DATA TYPE | DATA STANDARD | DATA PRESERVATION | DATA ACCESS AND SHARING | SERVICES AND TOOLS | OVERSIGHT OF DATA MANAGEMENT |
---|---|---|---|---|---|
TBI Patient clinical data, imaging data, bio-samples | FITBIR Common Data Elements, Data dictionaries | FITBIR repository, CSV files, DICOM images | Controlled access, DAC approvals needed, Meta-studies | BRICS service modules – GUID, ProFoRMS, FITBIR Repository, Query tool | DOD, CIT, and NINDS https://fitbir.nih.gov/ |
PD Patient clinical data, imaging data, bio-samples, genomics data (VCF) | PDBP Common Data Elements, Data Dictionaries | PDBP repository, CSV files, DICOM images | Controlled access, DAC approvals needed, Meta-studies | BRICS service modules – GUID, ProFoRMS, PDBP repository, Query tool | CIT and NINDS https://pdbp.ninds.nih.gov/ |
Eye disease clinical data, genomics data (processed) | NEI Common Data Elements, Data Dictionaries, LOINC data standards | NEI repository, CSV files, | Controlled access, DAC approvals needed, Meta-studies | BRICS service modules- GUID, ProFoRMS, NEI repository, Query tool | NEI and CIT https://eyegene.nih.gov |
In light of the NIH Data Management and Sharing Policy, TBI, PD, and eye disease are provided as examples to illustrate the information needed for the plan elements.
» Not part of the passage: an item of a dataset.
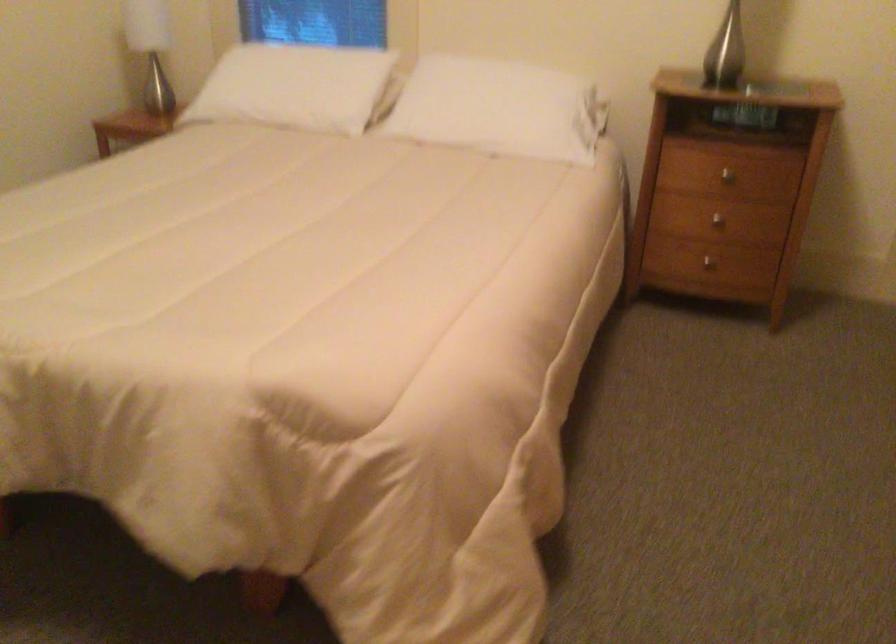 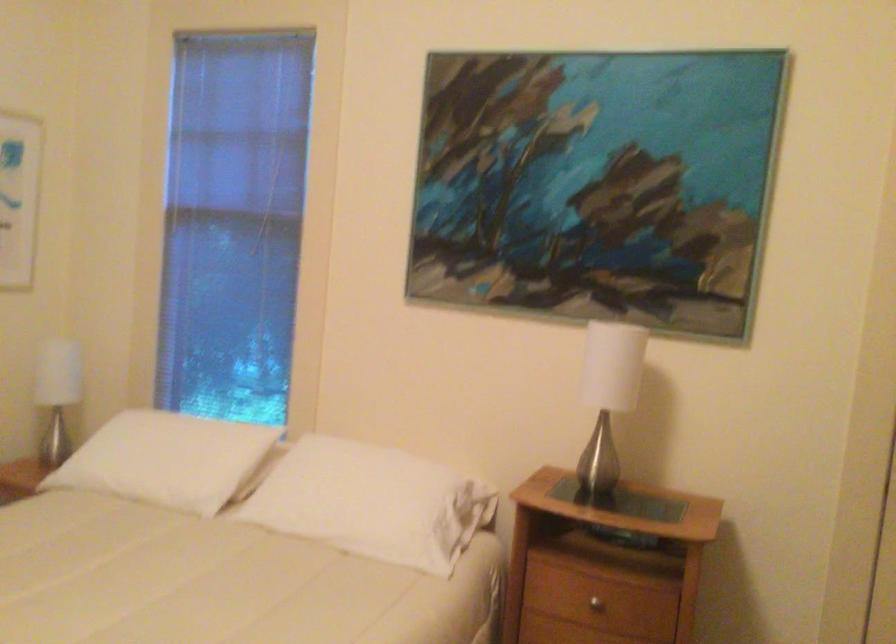 Find the pixel in the second image that matches point 294,84 in the first image.

(167, 459)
The type of data collected, the CDEs used during collection, and the designated repositories for each of the examples are unique to biomedical programs. For the examples shown in Table 1, the services and software tools used are similar.
FAIR data and trustworthy repositories
Clinical DMPs play an important role in enabling data to be FAIR. Maintaining the confidentiality of the patients is of paramount importance. The DMPs for TBI and PD require data de-identification as a prerequisite step during data processing. With the assignment of unique identifiers, data from the same patient is findable and can be integrated as needed. Data accessibility is governed by the data repository policies and requires approval by the data access committees. The metadata summaries are publicly available through the FITBIR and PD data platforms.
The use of data dictionaries and associated CDEs for TBI and PD research studies provides consistency in data collection, improves data quality, and facilitates integrating data for different studies during analysis work. Also, the adoption of research community-recommended standards during data collection and subsequent preservation in centralized repositories for TBI and PD leads to the trustworthiness of data.
Conclusion
Clinical DMPs are an integral part of the research data life cycle process that involves collection, processing, validation, and storage within repositories. Informatics tools provide direct support for clinical DMPs to effectively establish confidentiality, integrity, and accuracy of clinical records. Maintaining patient data confidentiality is essential within a clinical setting. To ensure data quality during the de-identification process, it is important to utilize clearly defined data concepts/variables, data dictionaries, and systems that support data curation and preservation (). Electronic data collection with eCRFs that are associated with data dictionaries can reduce the time involved in data curation work. Validation of data before storage improves the data quality and promotes trustworthiness in repositories.